### RECORD SET ###
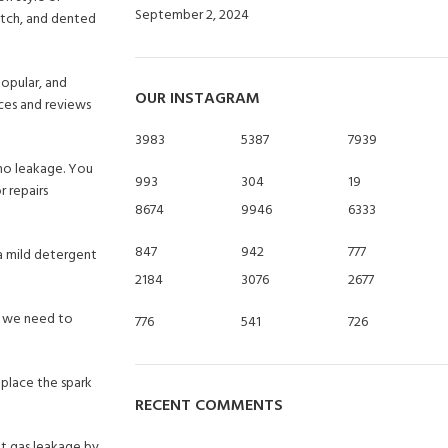
September 2, 2024
No Comments
ratch, and dented
popular, and
OUR INSTAGRAM
ces and reviews
3983
5387
7939
 no leakage. You
993
304
19
r repairs
8674
9946
6333
847
942
777
a mild detergent
2184
3076
2677
n, we need to
776
541
726
eplace the spark
RECENT COMMENTS
nt gas leakage by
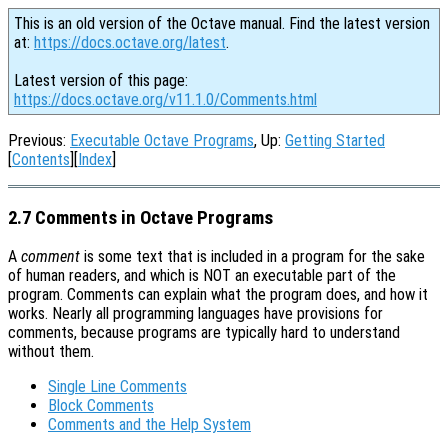
This is an old version of the Octave manual. Find the latest version
at:
https://docs.octave.org/latest
.
Latest version of this page:
https://docs.octave.org/v11.1.0/Comments.html
Previous:
Executable Octave Programs
, Up:
Getting Started
[
Contents
][
Index
]
2.7 Comments in Octave Programs
A
comment
is some text that is included in a program for the sake
of human readers, and which is NOT an executable part of the
program. Comments can explain what the program does, and how it
works. Nearly all programming languages have provisions for
comments, because programs are typically hard to understand
without them.
Single Line Comments
Block Comments
Comments and the Help System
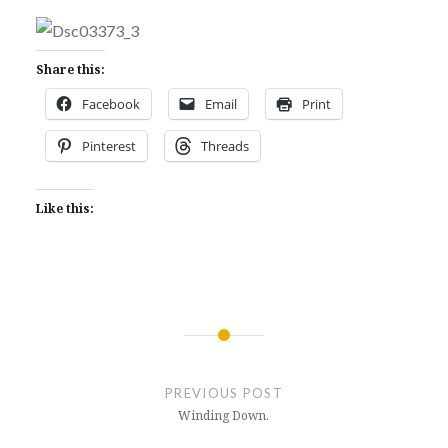
Share this:
Facebook
Email
Print
Pinterest
Threads
Like this:
Post
navigation
PREVIOUS POST
Winding Down.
###
AIM OF THE EXERCISE ::
Which of the lines in the data contain the string "version"? Return each one.

ANSWER BOX ::
This is an old version of the Octave manual. Find the latest version
Latest version of this page:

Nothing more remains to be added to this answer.